The break-up of the Socialist Federal Republic of Yugoslavia (SFRY) and the resulting armed conflict occurred in stages, but it was really a single conflict that evolved in fits and bursts. The complex facts and circumstances underlying the conflict can be understood best by looking at the totality of factors that caused the conflict. World War II and post-World War II events were particularly relevant. Even more relevant were the political circumstances that caused the dissolution of the federal state and the competing claims of the different ethnic regions. The role of politics and the military in events preceding and following the dissolution of the SFRY were also relevant. The strategies and tactics employed in the conflict by the “warring factions” were largely the consequences of these factors and of other political, ethnic and strategic considerations. Notwithstanding the interrelated nature of the conflict and its genesis, it is useful to examine the conflict in its various stages and as between the different protagonists. By examining its different components, one can achieve a better understanding of its singularity and diversity.

In Slovenia, the conflict lasted from 27 June to 7 July 1991, in Croatia from 22 July 1991 to 3 January 1993, and in Bosnia and Herzegovina (BiH) from 4 April 1992 to the signing of the Dayton Peace Agreement on November 21, 1995. The conflict involved fighting between republics that declared their independence, and within these republics, among different ethnic and religious groups, with external support from one or the other of the states involved. Moreover, the conflict saw the widespread participation of civilians as combatants. These civilians sometimes acted as combatants in paramilitary forces and militias, at other times as agents of paramilitary forces, local civilian officials or national governments, and at still other times, civilian participation in the conflict appeared to have been spontaneous.

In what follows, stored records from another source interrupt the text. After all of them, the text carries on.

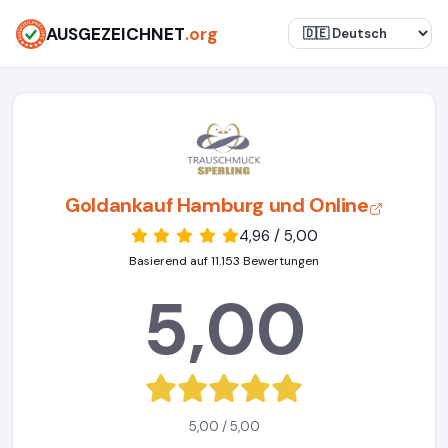
AUSGEZEICHNET
.org
Goldankauf Hamburg und Online
4,96 / 5,00
Basierend auf 11.153 Bewertungen
5,00
5,00 / 5,00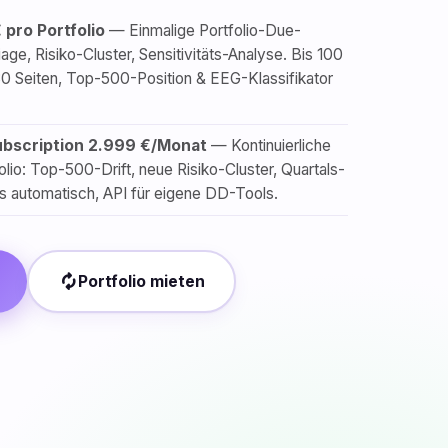
 pro Portfolio
— Einmalige Portfolio-Due-
ge, Risiko-Cluster, Sensitivitäts-Analyse. Bis 100
0 Seiten, Top-500-Position & EEG-Klassifikator
Subscription 2.999 €/Monat
— Kontinuierliche
lio: Top-500-Drift, neue Risiko-Cluster, Quartals-
s automatisch, API für eigene DD-Tools.
autorenew
Portfolio mieten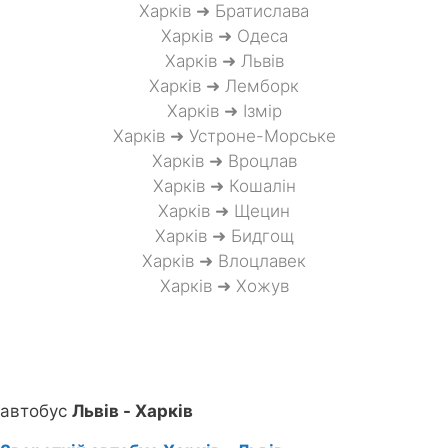
Харків ➜ Братислава
Харків ➜ Одеса
Харків ➜ Львів
Харків ➜ Лемборк
Харків ➜ Ізмір
Харків ➜ Устроне-Морське
Харків ➜ Вроцлав
Харків ➜ Кошалін
Харків ➜ Щецин
Харків ➜ Бидгощ
Харків ➜ Влоцлавек
Харків ➜ Хожув
автобус
Львів - Харків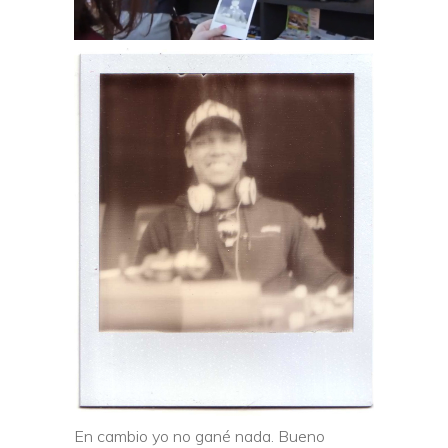
En cambio yo no gané nada. Bueno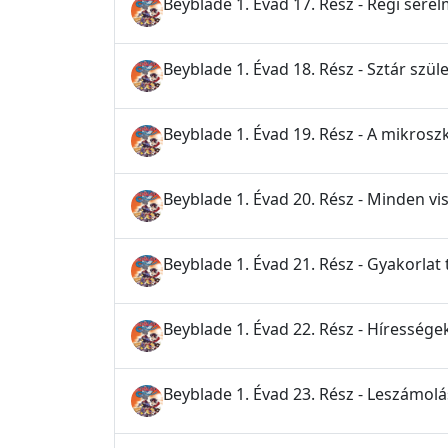
Beyblade 1. Évad 17. Rész - Régi sére
Beyblade 1. Évad 18. Rész - Sztár szüle
Beyblade 1. Évad 19. Rész - A mikrosz
Beyblade 1. Évad 20. Rész - Minden v
Beyblade 1. Évad 21. Rész - Gyakorlat 
Beyblade 1. Évad 22. Rész - Híressége
Beyblade 1. Évad 23. Rész - Leszámol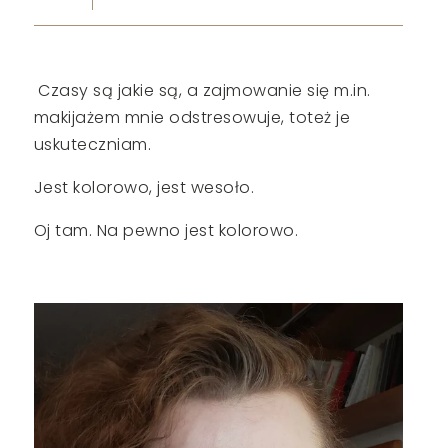
Czasy są jakie są, a zajmowanie się m.in.
makijażem mnie odstresowuje, toteż je
uskuteczniam.
Jest kolorowo, jest wesoło.
Oj tam. Na pewno jest kolorowo.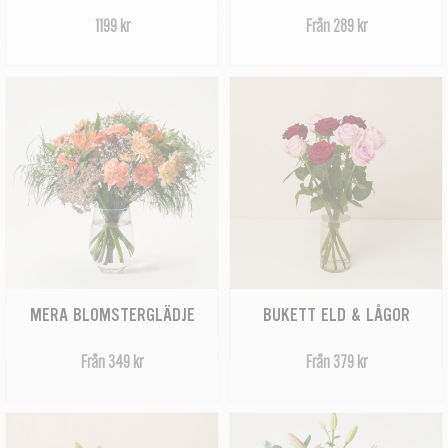
1199 kr
Från 289 kr
MERA BLOMSTERGLÄDJE
BUKETT ELD & LÅGOR
Från 349 kr
Från 379 kr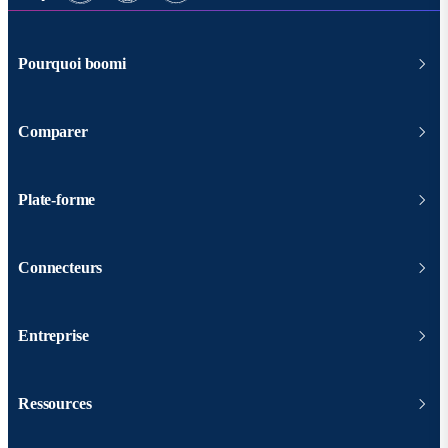
Pourquoi boomi
Comparer
Plate-forme
Connecteurs
Entreprise
Ressources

As the conflict evolved there were six warring factions and 86 paramilitary groups, many of whom engaged in contraband and organized crime activities. The warring factions pursued essentially political goals, but they also engaged in parallel organized crime activities. The warring factions carried high the political flag, which their actions did not necessarily justify. The conflict was further complicated by the establishment of breakaway republics within the newly independent states of BiH and Croatia.